FritzFrog: A New Generation of Peer-to-Peer Botnets
Executive Summary
Guardicore has discovered FritzFrog, a sophisticated peer-to-peer (P2P) botnet that has been actively breaching SSH servers since January 2020.
Golang-based malware: FritzFrog executes a worm malware that is written in Golang, and is modular, multithreaded, and fileless, leaving no trace on the infected machine’s disk.
Actively targeting government, education, finance, and more: FritzFrog has attempted to brute force and propagate to tens of millions of IP addresses of government offices, educational institutions, medical centers, banks, and telecom companies. Among those, it has successfully breached more than 500 servers, infecting well-known universities in the United States and Europe, and a railway company.
Sophistication: FritzFrog is completely proprietary; its P2P implementation was written from scratch, reminding us that the attackers are highly professional software developers.
Interception: Guardicore Labs has developed a client program in Golang that is capable of intercepting FritzFrog’s P2P communication, as well as joining as a network peer.
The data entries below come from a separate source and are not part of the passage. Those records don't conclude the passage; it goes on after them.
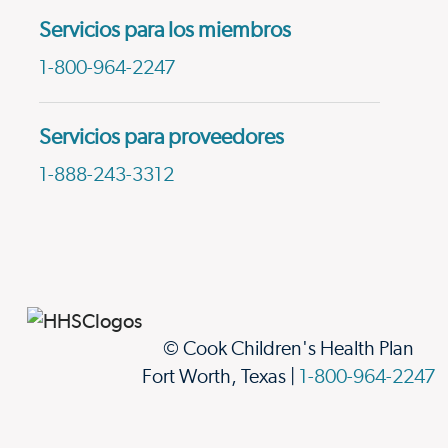
Servicios para los miembros
1-800-964-2247
Servicios para proveedores
1-888-243-3312
© Cook Children's Health Plan
Fort Worth, Texas |
1-800-964-2247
Attribution: Although we are unable to attribute the FritzFrog botnet to a specific group, we have found some resemblance to a previously seen P2P botnet named Rakos.
Introduction
FritzFrog is a highly sophisticated P2P botnet that has been actively breaching SSH servers worldwide. With its decentralized infrastructure, it distributes control among all its nodes. In this network with no single point of failure, peers constantly communicate with one another to keep the network alive, resilient, and up-to-date. P2P communication is done over an encrypted channel, using AES for symmetric encryption and the Diffie–Hellman protocol for key exchange.
Unlike other P2P botnets, FritzFrog combines a set of properties that makes it unique: It is fileless; it assembles and executes payloads in-memory. It is more aggressive in its brute-force attempts, yet stays efficient by distributing targets evenly within the network. Finally, FritzFrog’s P2P protocol is proprietary and is not based on any existing implementation.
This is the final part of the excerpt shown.